Once we have the vapor pressure of aniline at 98.2 °C, we can use it to calculate the minimum volume of water required to isolate 10 g of aniline.
Since we know the pressure (760 mmHg) and the temperature (98.2 °C), we can use the Ideal Gas Law equation, assuming the ideal gas behavior for water vapor:
PV = nRT
Where:
P is the pressure (in atm)
V is the volume of water (in liters) needed
n is the number of moles of water
R is the gas constant (0.0821 L·atm/(mol·K))
T is the temperature in Kelvin (98.2 + 273.15)
We need to solve this equation for n (moles of water) to determine the minimum volume of water.

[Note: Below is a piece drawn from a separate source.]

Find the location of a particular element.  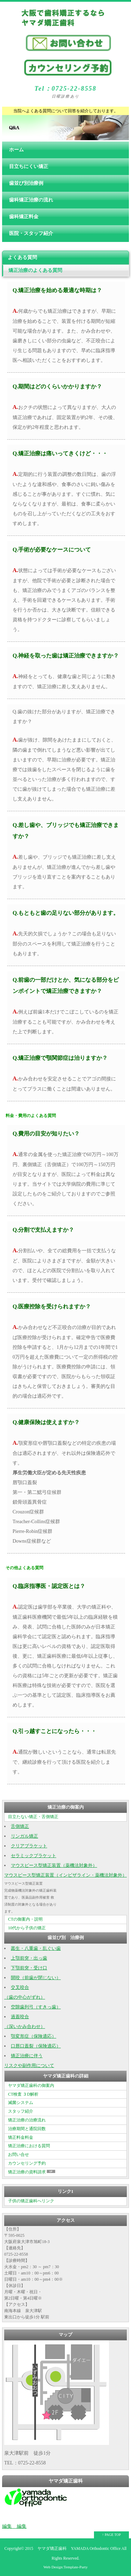

口唇口蓋裂（保険適応） is located at coordinates (36, 2046).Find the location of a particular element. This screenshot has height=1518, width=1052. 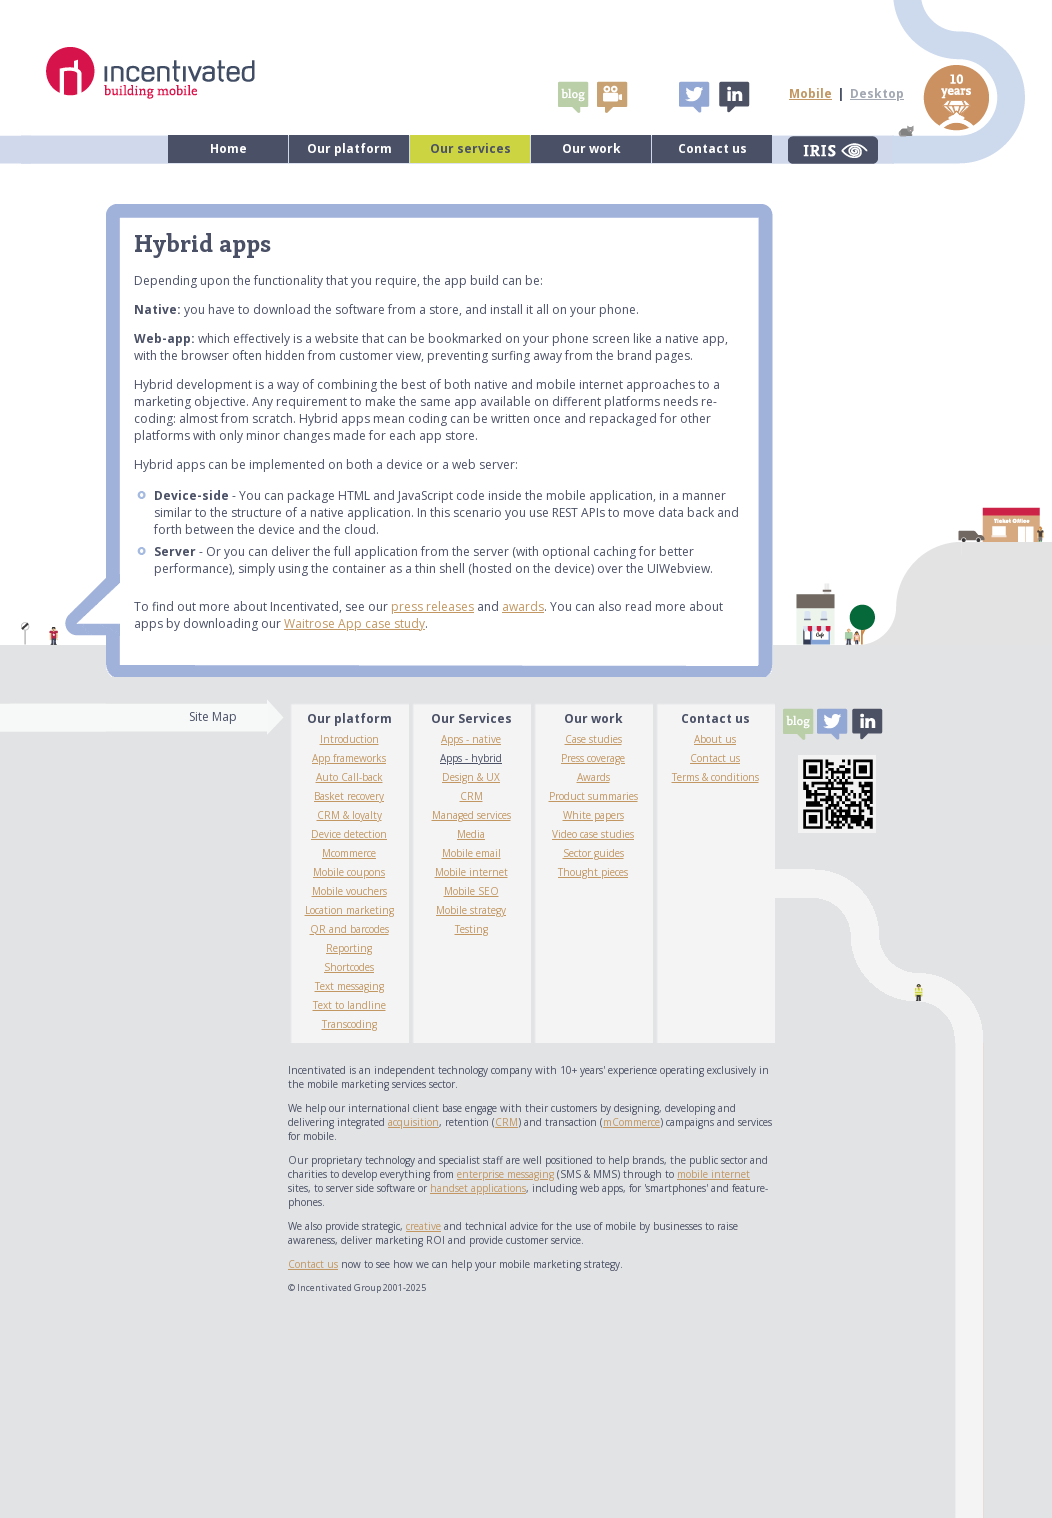

Managed services is located at coordinates (471, 815).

The number of moles of water (n) can be calculated using the given mass and the molar mass of water:
n = mass / molar mass
Now we have all the information needed to calculate the minimum volume of water required to isolate 10 g of aniline in a steam distillation at 760 mmHg. By following the steps outlined above, you should be able to obtain the answer.